Don’t pressure users to disable strict security settings
Don’t spam “save our number” repeatedly
Don’t switch to bulk messaging to “force reach” (that increases blocks, not conversions)
WhatsApp is rolling it out gradually “over the coming weeks” from its January 27, 2026 announcement. (WhatsApp.com)
Settings → Privacy → Advanced → Strict Account Settings (availability may vary during rollout). (WhatsApp.com)
Reporting frames it as part of the broader industry trend of optional “lockdown” modes—similar in concept to Apple Lockdown Mode and Alphabet’s advanced protection features—aimed at high-risk users facing sophisticated threats. (Reuters)
Strict Account Settings is a reminder that WhatsApp is optimizing for security—even if it adds friction.

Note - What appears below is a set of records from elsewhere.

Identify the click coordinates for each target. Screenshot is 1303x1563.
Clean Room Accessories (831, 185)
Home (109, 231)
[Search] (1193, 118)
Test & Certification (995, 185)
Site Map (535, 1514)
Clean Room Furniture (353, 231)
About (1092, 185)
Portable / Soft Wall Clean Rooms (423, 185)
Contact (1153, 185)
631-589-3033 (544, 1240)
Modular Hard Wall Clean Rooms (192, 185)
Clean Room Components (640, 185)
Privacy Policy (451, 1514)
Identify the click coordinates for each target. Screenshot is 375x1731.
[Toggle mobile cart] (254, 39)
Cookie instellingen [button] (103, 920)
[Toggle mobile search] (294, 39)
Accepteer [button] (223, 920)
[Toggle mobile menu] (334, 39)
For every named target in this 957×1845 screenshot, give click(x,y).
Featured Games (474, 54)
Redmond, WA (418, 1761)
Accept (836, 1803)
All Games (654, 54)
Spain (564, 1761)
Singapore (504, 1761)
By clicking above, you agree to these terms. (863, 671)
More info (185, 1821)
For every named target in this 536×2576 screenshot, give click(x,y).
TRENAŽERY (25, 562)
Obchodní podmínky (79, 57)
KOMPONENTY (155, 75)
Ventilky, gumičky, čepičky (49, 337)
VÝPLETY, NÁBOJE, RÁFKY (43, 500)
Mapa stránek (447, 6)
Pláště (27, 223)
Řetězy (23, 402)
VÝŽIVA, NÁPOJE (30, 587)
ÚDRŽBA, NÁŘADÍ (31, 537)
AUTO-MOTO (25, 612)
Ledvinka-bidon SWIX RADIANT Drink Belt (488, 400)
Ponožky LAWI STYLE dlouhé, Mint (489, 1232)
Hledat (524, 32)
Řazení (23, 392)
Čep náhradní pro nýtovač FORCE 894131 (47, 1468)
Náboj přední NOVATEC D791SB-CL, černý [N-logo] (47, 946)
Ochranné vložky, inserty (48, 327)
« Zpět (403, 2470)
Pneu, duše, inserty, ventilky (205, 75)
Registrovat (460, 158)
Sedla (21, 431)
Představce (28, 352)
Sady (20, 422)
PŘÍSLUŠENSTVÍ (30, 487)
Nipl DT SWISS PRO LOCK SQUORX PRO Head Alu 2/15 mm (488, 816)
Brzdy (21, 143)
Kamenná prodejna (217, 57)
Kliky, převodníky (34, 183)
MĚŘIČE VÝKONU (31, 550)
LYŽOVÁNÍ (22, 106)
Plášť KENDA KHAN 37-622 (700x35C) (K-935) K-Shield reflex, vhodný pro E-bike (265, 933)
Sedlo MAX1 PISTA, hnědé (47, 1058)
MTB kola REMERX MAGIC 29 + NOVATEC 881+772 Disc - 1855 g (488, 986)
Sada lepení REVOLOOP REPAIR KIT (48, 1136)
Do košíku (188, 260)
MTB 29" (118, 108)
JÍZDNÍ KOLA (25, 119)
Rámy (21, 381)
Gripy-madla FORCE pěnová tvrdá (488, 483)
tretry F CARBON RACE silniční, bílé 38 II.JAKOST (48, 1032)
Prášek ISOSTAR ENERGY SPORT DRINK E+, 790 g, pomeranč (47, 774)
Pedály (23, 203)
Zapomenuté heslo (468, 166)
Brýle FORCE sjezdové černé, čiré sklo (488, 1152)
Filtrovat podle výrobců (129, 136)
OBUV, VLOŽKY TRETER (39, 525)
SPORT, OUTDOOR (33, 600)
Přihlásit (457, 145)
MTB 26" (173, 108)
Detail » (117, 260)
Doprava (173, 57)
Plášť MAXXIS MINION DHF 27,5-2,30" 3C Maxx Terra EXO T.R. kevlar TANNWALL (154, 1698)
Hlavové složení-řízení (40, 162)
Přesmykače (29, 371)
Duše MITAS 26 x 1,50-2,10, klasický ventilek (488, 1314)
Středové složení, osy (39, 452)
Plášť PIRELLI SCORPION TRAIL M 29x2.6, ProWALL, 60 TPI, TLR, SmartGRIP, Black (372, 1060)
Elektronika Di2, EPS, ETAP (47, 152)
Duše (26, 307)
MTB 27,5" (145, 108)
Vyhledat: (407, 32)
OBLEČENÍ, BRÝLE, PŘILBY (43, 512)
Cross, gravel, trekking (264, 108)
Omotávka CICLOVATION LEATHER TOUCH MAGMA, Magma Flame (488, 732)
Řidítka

Businesses that win in 2026 will be the ones that:
communicate trust early,
design “text-first” flows for new contacts,
and keep support resilient when attachments, previews, and calls behave differently.
If you want, I can tailor a ready-to-paste “Strict Mode friendly” onboarding sequence for your niche (academy registration, e-commerce orders, or customer support), including the exact message templates and fallback steps.